Directions for this task: Within the entries below, find every line that has the string "стоимости", then copy it.

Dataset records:
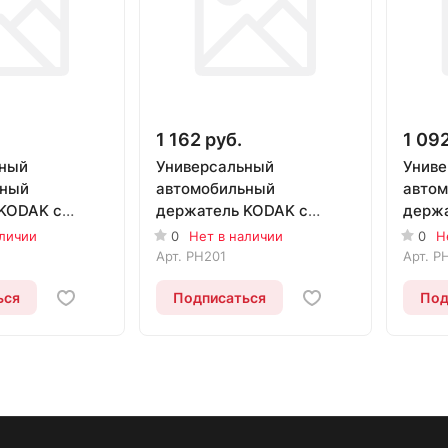
1 162 руб.
1 092
ьный
Универсальный
Униве
ьный
автомобильный
авто
KODAK с
держатель KODAK с
держа
м фиксатором
раздвижным фиксатором
разд
аличии
0
Нет в наличии
0
Н
PH201
PH20
Арт.
PH201
Арт.
P
ься
Подписаться
Под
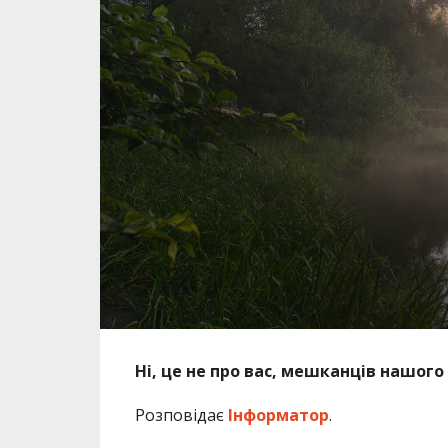
Ні, це не про вас, мешканців нашого 
Розповідає
Інформатор
.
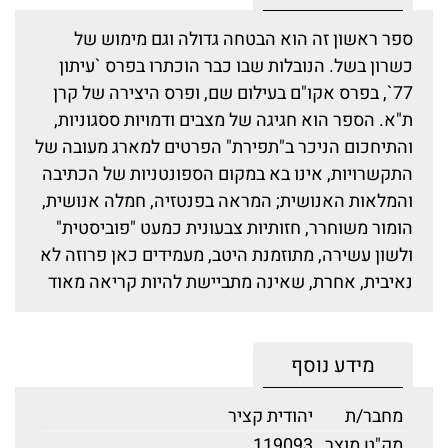
ספר ראשון זה הוא הבטחה גדולה וגם מימוש של
כשרון בשל. הנובלות שבו כבר הוכתרו בפרס `עיתון
77`, בפרס אקו"ם בעילום שם, ופרס היצירה של קרן
ת"א. הספר הוא חגיגה של מצבים ודמויות ססגוניות,
והתיחכום הניכר ב"תפירת" הפרטים למארג מעובה של
התקשרויות, אינו בא במקום הספונטניות של הכתיבה
והמלאות האנושית; המראה בפנטזיה, חמלה אנושית,
הומור משוחרר, חזותיות צבעונית כמעט "פוביסטית"
ולשון עשירה, מתוזמנת היטב, מעמידים כאן פרוזה לא
נאיבית, אחרת, שאינה מתביישת להיות קריאה מאוד
מידע נוסף
מחבר/ת
יהודית קציר
מק"ט מוצר
119093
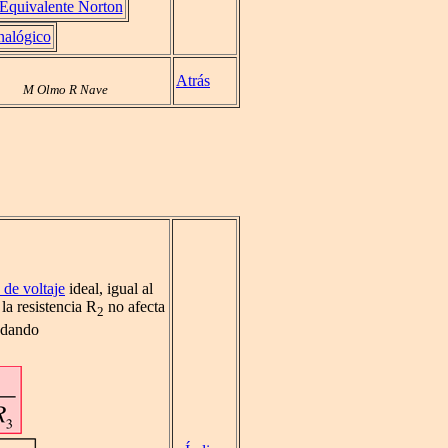
Equivalente Norton
nalógico
Atrás
M Olmo R Nave
 de voltaje
ideal, igual al
 la resistencia R
no afecta
2
 dando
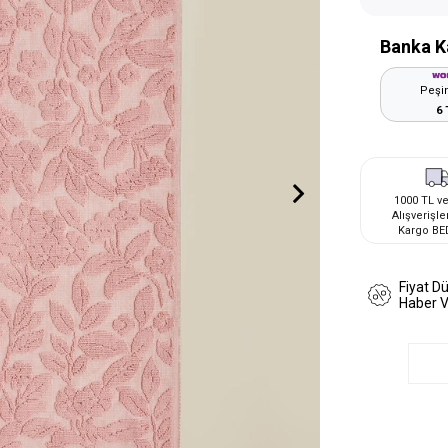
Banka K
Peşin
6 
1000 TL ve
Alışverişle
Kargo BE
Fiyat D
Haber 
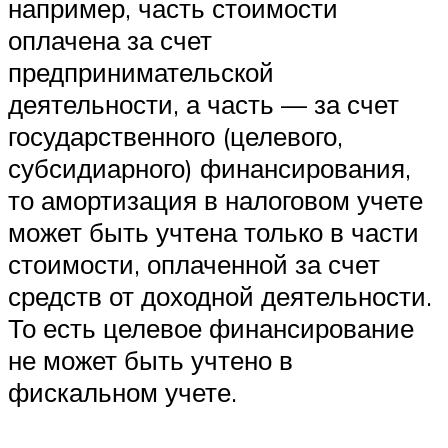
например, часть стоимости
оплачена за счет
предпринимательской
деятельности, а часть — за счет
государственного (целевого,
субсидиарного) финансирования,
то амортизация в налоговом учете
может быть учтена только в части
стоимости, оплаченной за счет
средств от доходной деятельности.
То есть целевое финансирование
не может быть учтено в
фискальном учете.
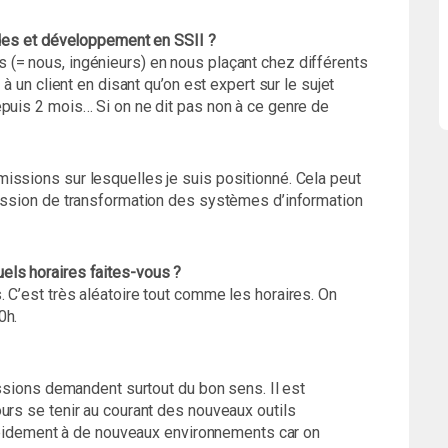
udes et développement en SSII ?
(= nous, ingénieurs) en nous plaçant chez différents
 à un client en disant qu’on est expert sur le sujet
epuis 2 mois… Si on ne dit pas non à ce genre de
issions sur lesquelles je suis positionné. Cela peut
mission de transformation des systèmes d’information
els horaires faites-vous ?
 C’est très aléatoire tout comme les horaires. On
0h.
issions demandent surtout du bon sens. Il est
urs se tenir au courant des nouveaux outils
 rapidement à de nouveaux environnements car on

Answer to this exercise:
например, часть стоимости
стоимости, оплаченной за счет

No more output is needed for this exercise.